Owning a New House: Expectation vs. Reality
I thought I knew how to live in a house. I was wrong.
I recently purchased a new construction home. I thought that buying a fresh new house meant there would be less to worry about.
I was wrong.
I thought I knew how to live in a house. I lived in my parents’ house for a long time – even recently, as I waited for my own home to be built. I’ve seen how a house operates. I’ve seen how a lawn works. I get it.
But, reader, I did not get it.
For one thing, owning a new construction home is like beta testing a house. You have one year to figure out all the things wrong with it so that the builder can fix them. After that, you’re on your own.
For another thing, I’ve always lived with other people. I’ve never borne the sole responsibility for the entire house operation. One example: I’ve actually never seen a water bill in my life until I bought my house. Did you know they charge you for water AND sewer? You’re charging me for the water coming out of the faucet AND it going down the drain?? You can’t charge for it coming AND going! Pick one!
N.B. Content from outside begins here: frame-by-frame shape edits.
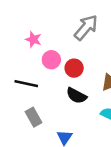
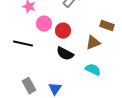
gray rectangle: (33, 117) -> (29, 86), moved

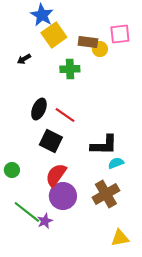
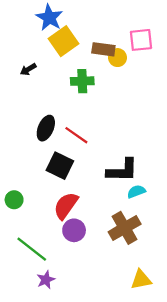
purple circle: (63, 196) -> (74, 230), size x0.7
purple star: (45, 221) -> (46, 280), moved

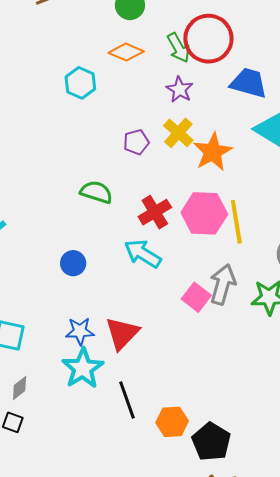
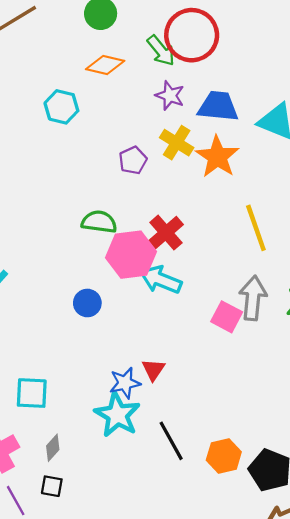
blue trapezoid: (249, 83) -> (218, 106), moved
pink hexagon: (204, 213) -> (131, 255), moved
blue star: (80, 331) -> (125, 383), moved
red triangle: (122, 333) -> (153, 370), size x0.6

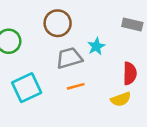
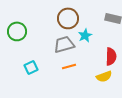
brown circle: (58, 23) -> (68, 18), moved
cyan square: (27, 88) -> (31, 67), size x0.6

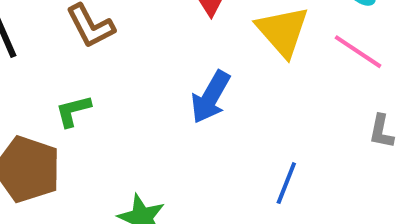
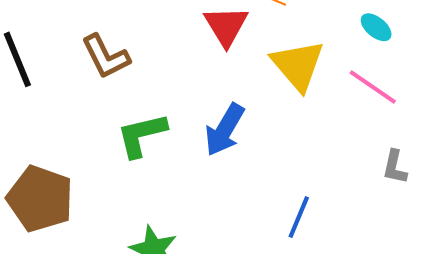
green L-shape: (73, 111) -> (142, 135), moved, size x1.4

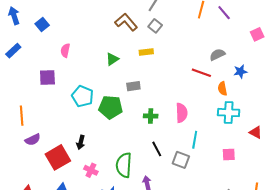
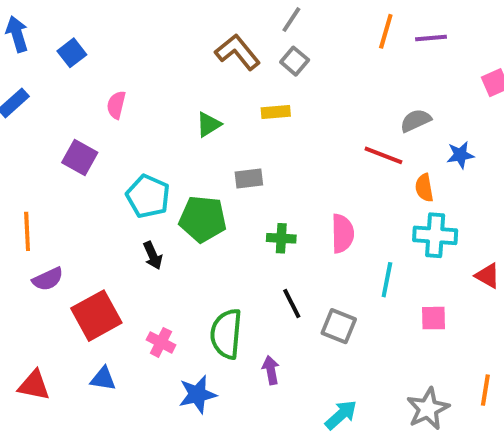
purple line: (224, 13) -> (431, 38), turned -56
purple square: (47, 78) -> (80, 157), turned 30
cyan line: (195, 140) -> (387, 280), moved
black arrow: (81, 142) -> (153, 256), moved, turned -40

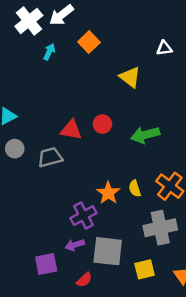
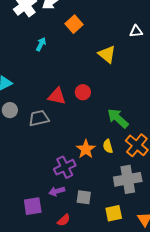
cyan arrow: (49, 52) -> (41, 44), moved
green arrow: (145, 135) -> (118, 118), moved, turned 55
gray square: (108, 251) -> (84, 197), size x0.6

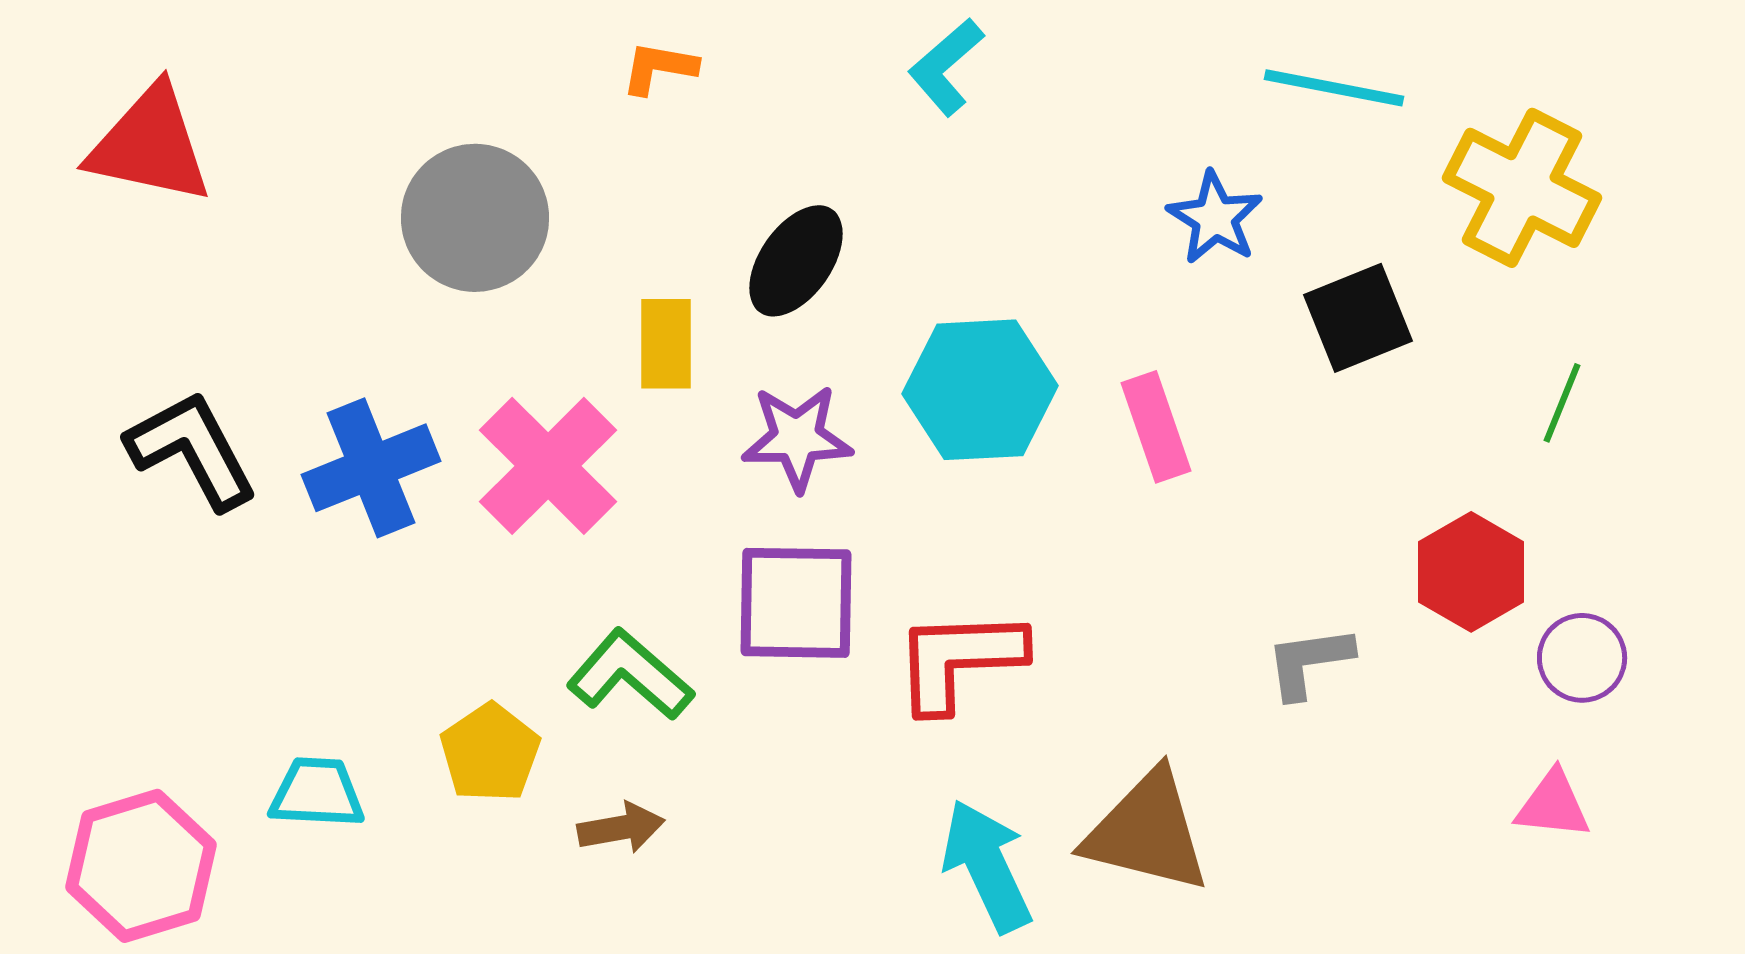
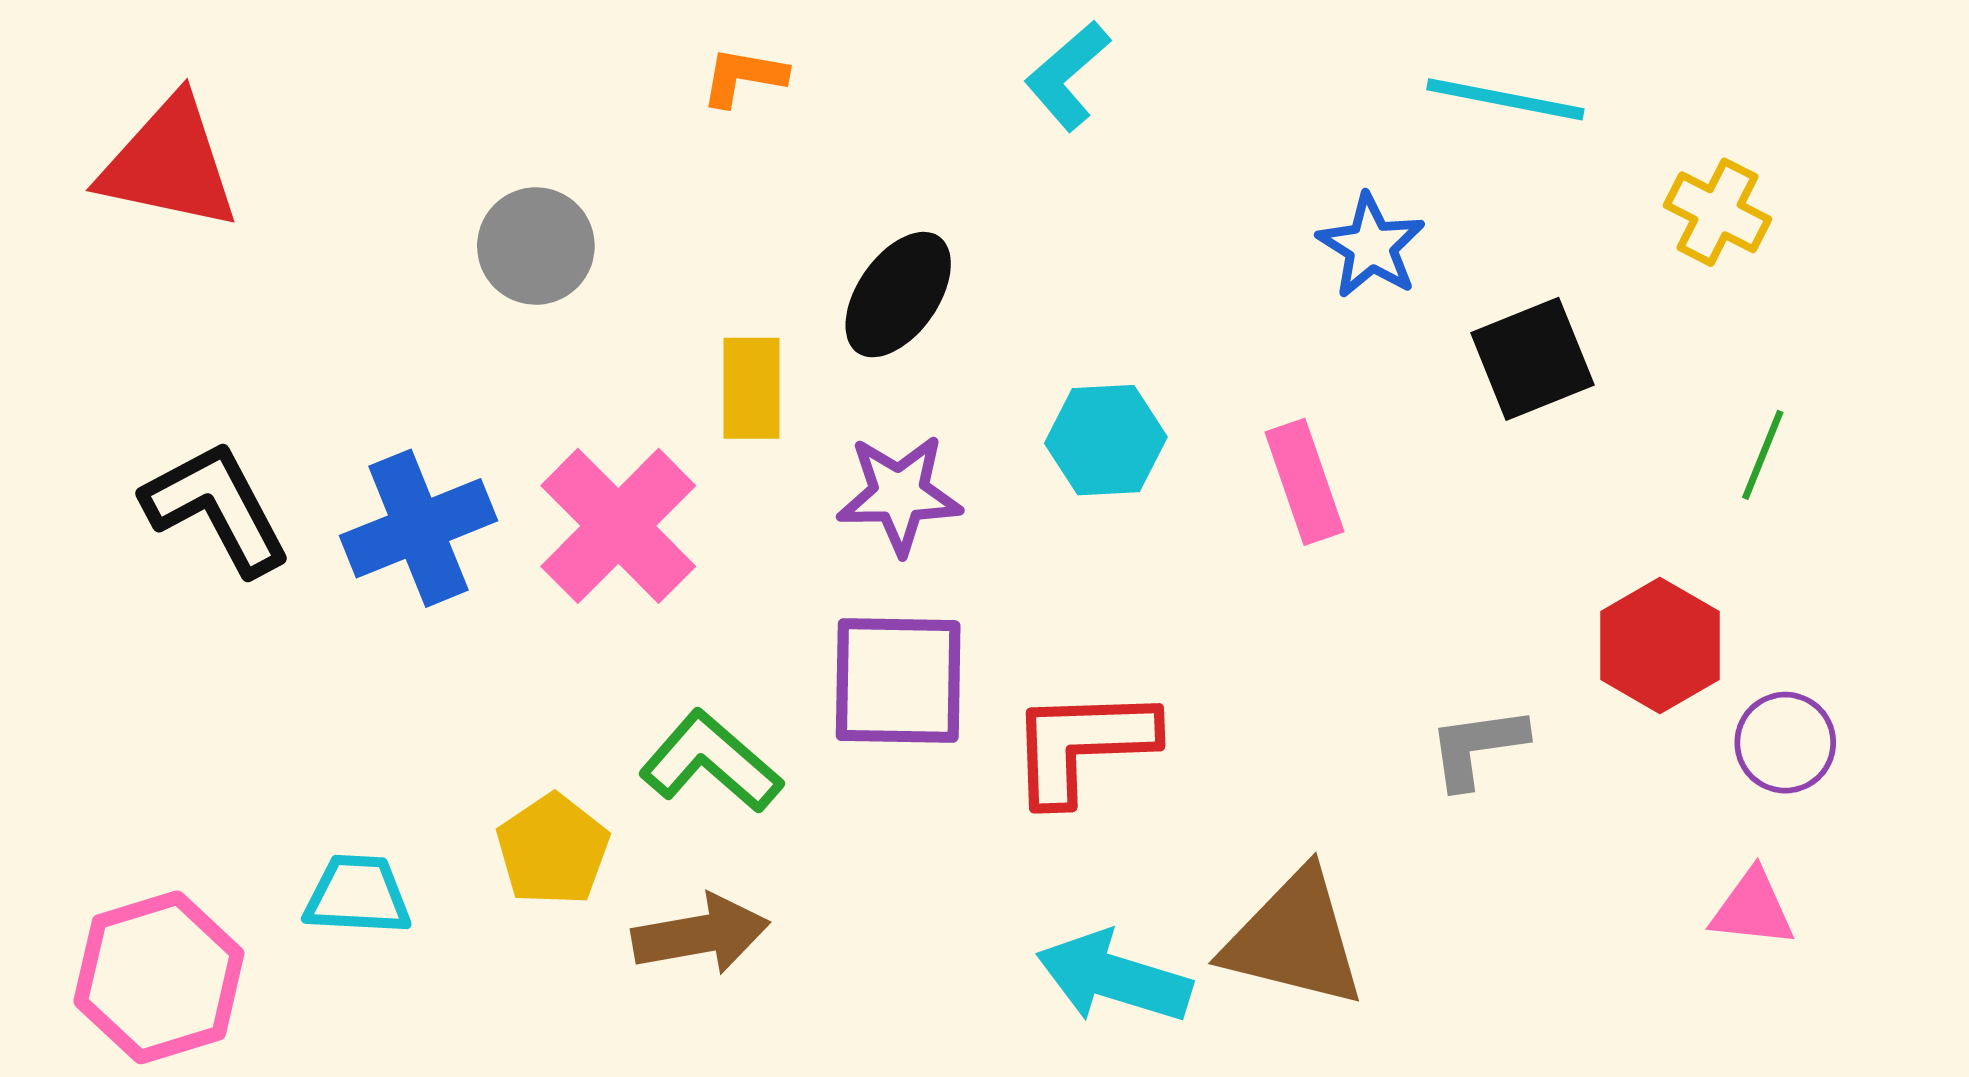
yellow cross: (1522, 188) -> (1718, 212), size x0.6
gray circle: (475, 218) -> (536, 246), size x0.7
cyan hexagon: (980, 390) -> (1106, 440), size x0.7
brown arrow: (621, 828) -> (701, 934), size x1.4
cyan arrow: (987, 866) -> (1114, 977), turned -48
For me, new homeownership has been a baptism by fire. It’s a lot of new things to learn VERY QUICKLY and with high stakes. Allow me to take you on a journey through my last two months.
What I Thought New Home Ownership Would Be Like:
Glad I’m moving into a brand new home! It’s all-new stuff, so everything should be perfect, right? I’ll just sit back, relax, and enjoy my new life as a homeowner. 😌
What New Home Ownership Is Actually Like:
Is that… is that a bubble in the vinyl wood flooring? Did these motherfuckers leave a BUBBLE in my vinyl wood flooring?
Good to see there’s a steady parade of water softener salesman ringing at my door at all hours, driving me to the brink of madness.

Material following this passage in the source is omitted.